Sugar is enemy number one when it comes to our health and our waistlines. “It causes inflammation and, on a more complex level, is not identified by our normal metabolic processes, causing a cluster of health issues such as insulin resistance and adrenal fatigue,” says Sarah Wilson, author of New York Times bestseller I Quit Sugar.
While most of us can identify, and so avoid, common offenders – forgoing sugar in our morning coffee, for example – we’re still falling foul of hidden sugars in our seemingly well-balanced daily diets. A glass of apple juice, for instance, contains ten to 12 teaspoons of sugar; dried fruits are 70% sugar; and low-fat products (especially dairy) are very often packed with the sweet stuff. “Where there’s no fat,” warns Wilson, “there is usually sugar to make up for the loss of flavor and texture.”

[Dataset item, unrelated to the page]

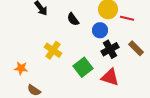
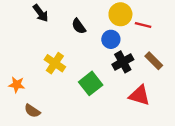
red triangle: (110, 77) -> (139, 95), moved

But upping our consumption of fruit in a bid to be ‘healthier’ comes at a price. “If it ends in -ose (fructose, glucose, lactose, maltose), the body can’t tell the difference – it is still sugar,” says Wilson. “The biggest issue is with fructose as it’s the only sugar processed by the liver and then stored as visceral fat. I advise one to two pieces of fruit daily, eaten alone (not as part of a fruit salad), so that you’re pacing the sugar load on your liver, and opt for lower fructose options such as kiwi, grapefruit and berries.”
Health foods are notorious for whacking on misleading ‘sugar-free’ labels. Agave-based products are regularly sold as sugar free, but agave contains 70-90% fructose”
Even health food products are not always the sugar-free haven you’d presume. “They’re notorious for whacking on misleading ‘no refined sugar’ or ‘sugar-free’ labels,” says Wilson. “Agave-based products are regularly sold as sugar free, but agave contains 70-90% fructose.” Thankfully, there are healthier sugar alternatives, including rice malt syrup and stevia, a natural sweetener from a mint-like plant, which is 200 times sweeter than sugar in the same concentrations but won’t spike blood sugar levels.
So, how can you navigate sugar at the grocery store? Look at the nutrition information panel per serving and divide the grams or milliliters of sugar by four in order to give you the number of teaspoons of sugar you’re consuming. This shocking visual aid puts things into perspective: for example, if your morning muesli lists 30g of sugar per serving, you’re eating more than seven teaspoons before you’ve left the house. You can also use a tracking app – try FoodSwitch (available in the UK, US and Australia), Change4Life Sugar Smart (UK) or That Sugar App (Australia) – to scan everyday items and calculate how much sugar is in a product. Pretty sweet.